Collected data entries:

┌────────

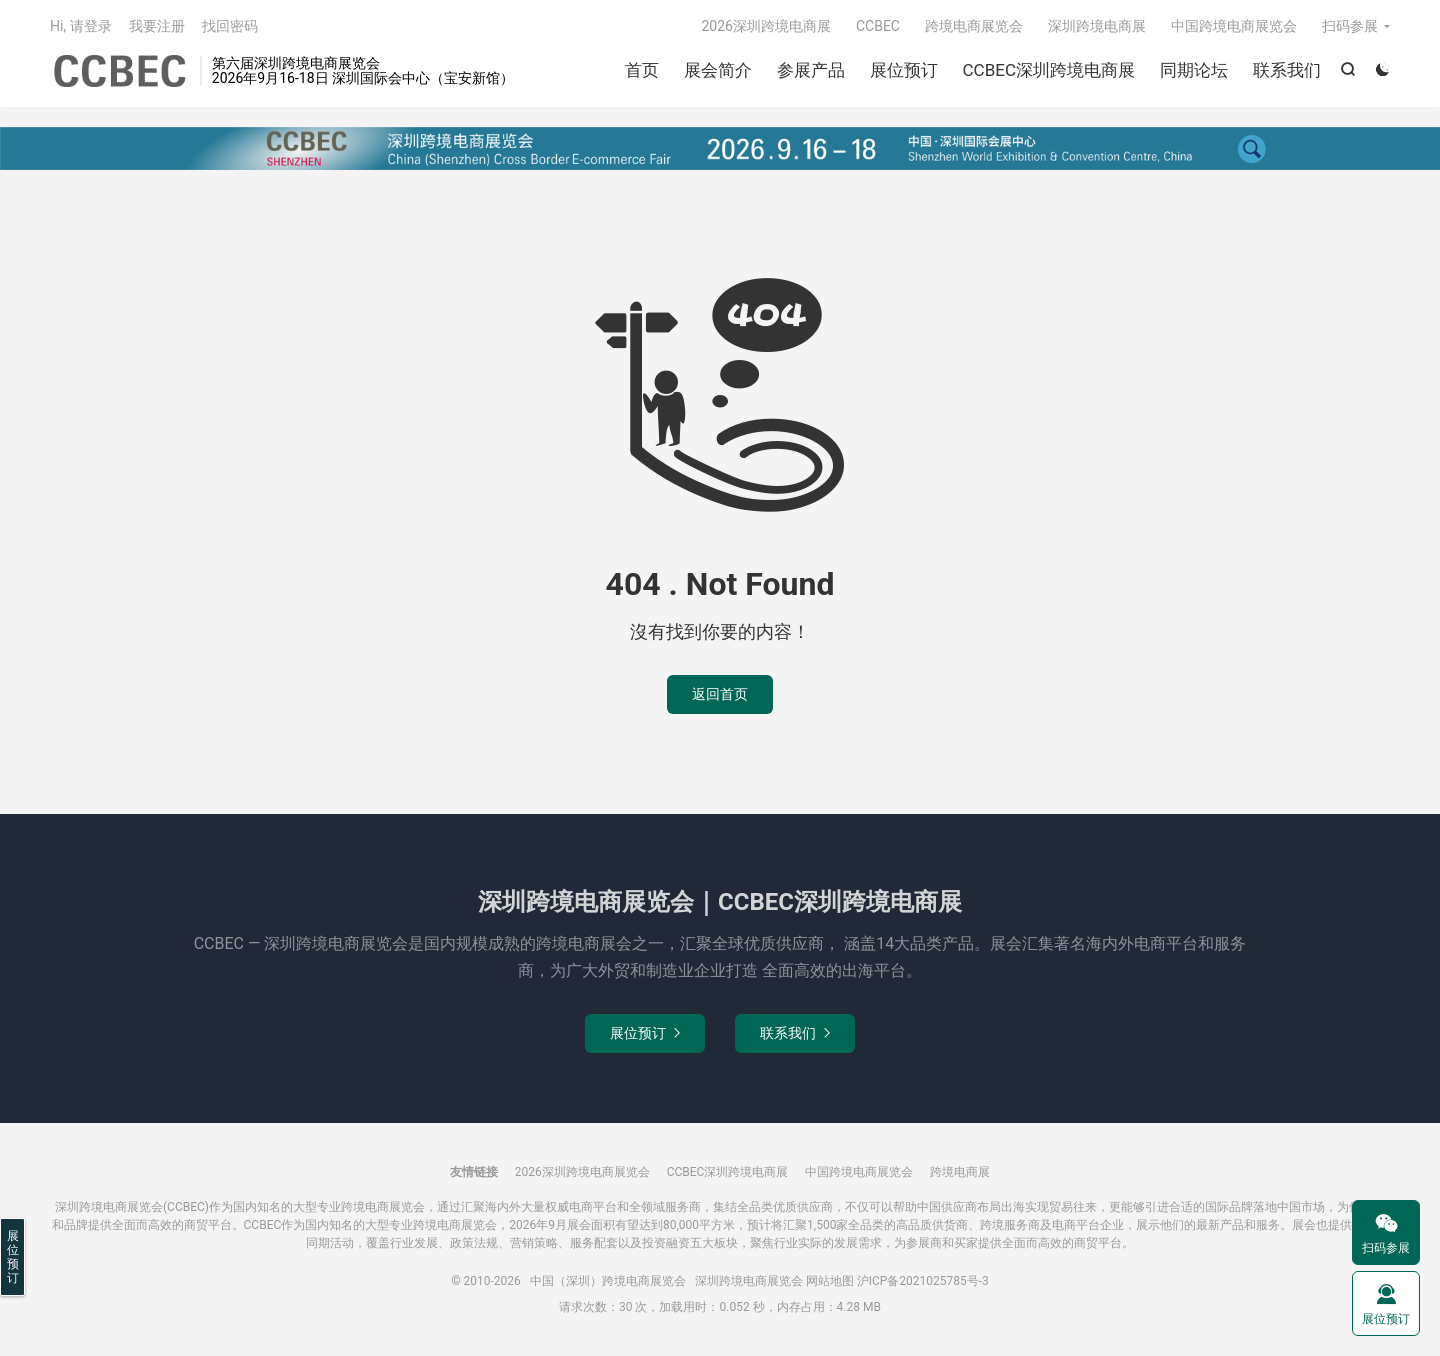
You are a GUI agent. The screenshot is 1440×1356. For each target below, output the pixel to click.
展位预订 (904, 70)
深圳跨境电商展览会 (749, 1281)
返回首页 (720, 694)
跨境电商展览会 (974, 26)
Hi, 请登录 (81, 26)
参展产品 (811, 70)
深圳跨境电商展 (1097, 26)
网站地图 (830, 1281)
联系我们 (1287, 70)
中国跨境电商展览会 (1234, 26)
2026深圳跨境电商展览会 (582, 1172)
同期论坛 (1194, 70)
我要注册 (157, 26)
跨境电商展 (960, 1172)
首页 (642, 70)
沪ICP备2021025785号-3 (923, 1281)
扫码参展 (1350, 26)
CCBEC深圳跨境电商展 (1049, 70)
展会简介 (718, 70)
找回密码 (230, 26)
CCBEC (878, 26)
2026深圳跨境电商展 (765, 26)
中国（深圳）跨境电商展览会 (120, 71)
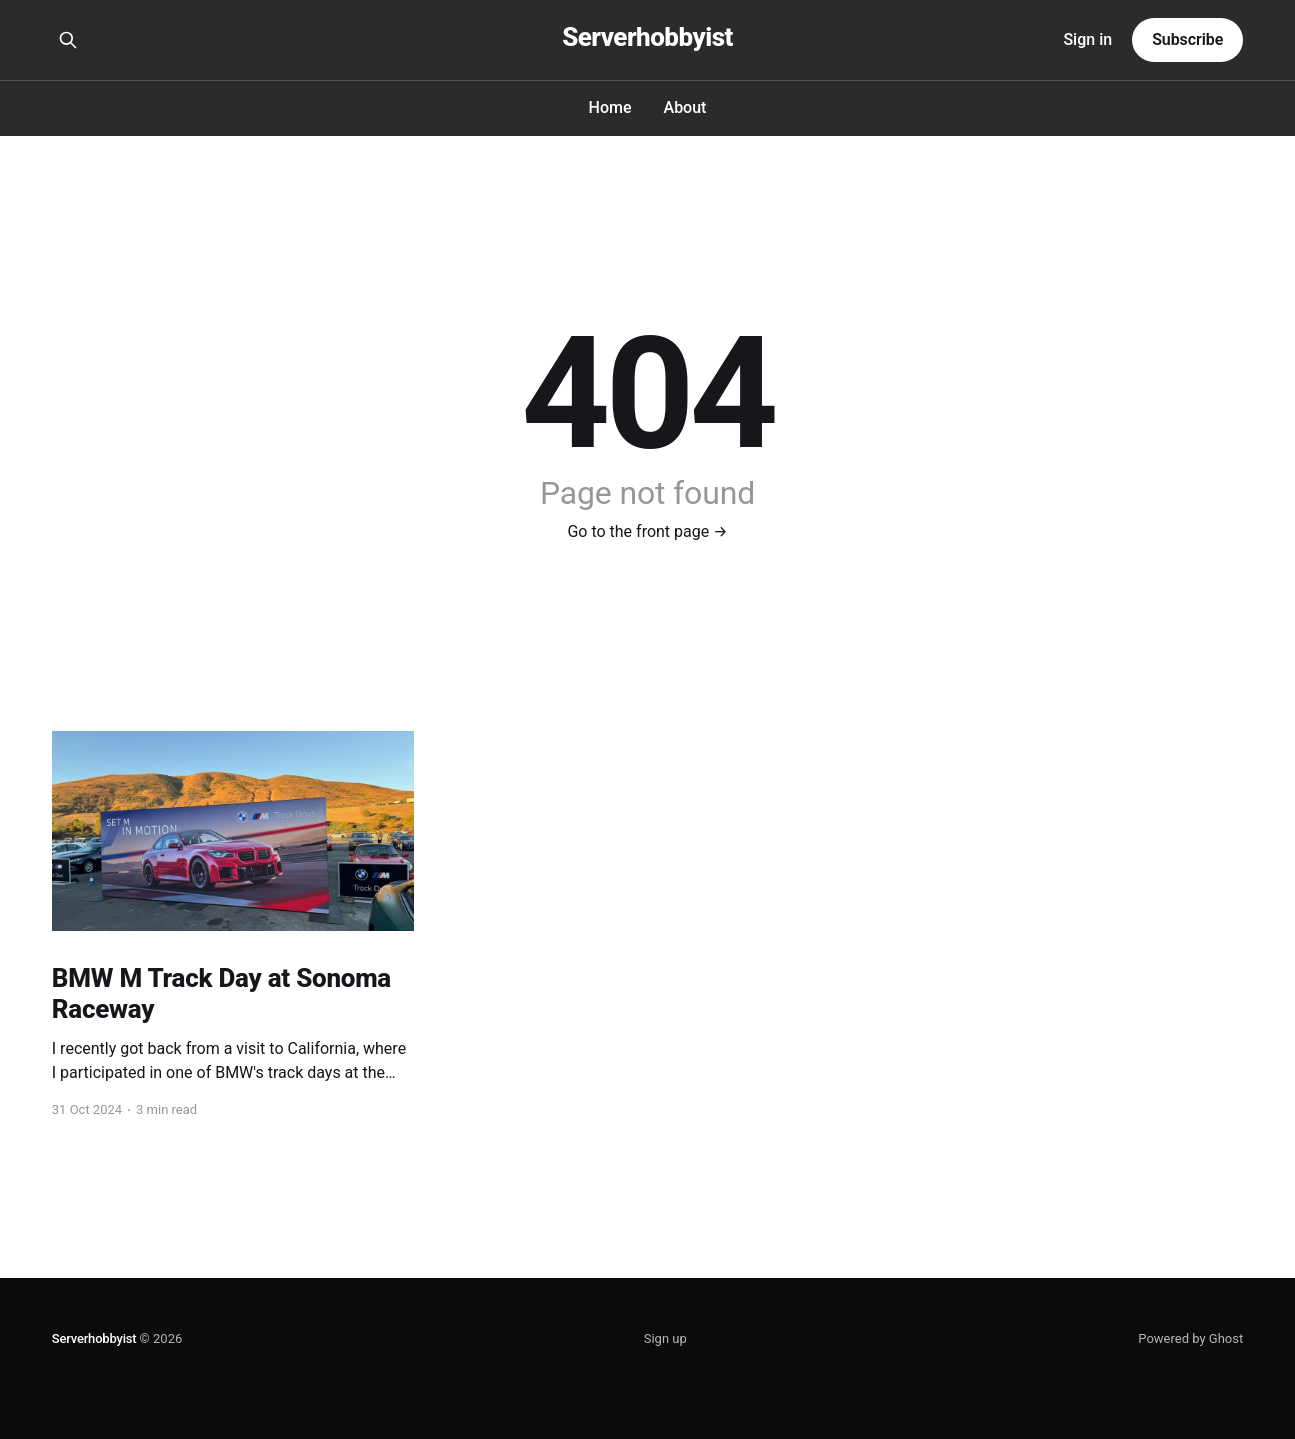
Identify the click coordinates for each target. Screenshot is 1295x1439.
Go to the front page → (647, 531)
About (685, 107)
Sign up (665, 1338)
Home (610, 107)
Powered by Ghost (1190, 1338)
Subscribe (1187, 39)
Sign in (1087, 39)
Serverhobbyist (647, 37)
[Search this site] (68, 40)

└────────

§ **Exercise details**
Copy every line of the data where "click" is found.

§ **Reply to the task**
You are a GUI agent. The screenshot is 1440×1356. For each target below, output the pixel to click.
Identify the click coordinates for each target. Screenshot is 1295x1439.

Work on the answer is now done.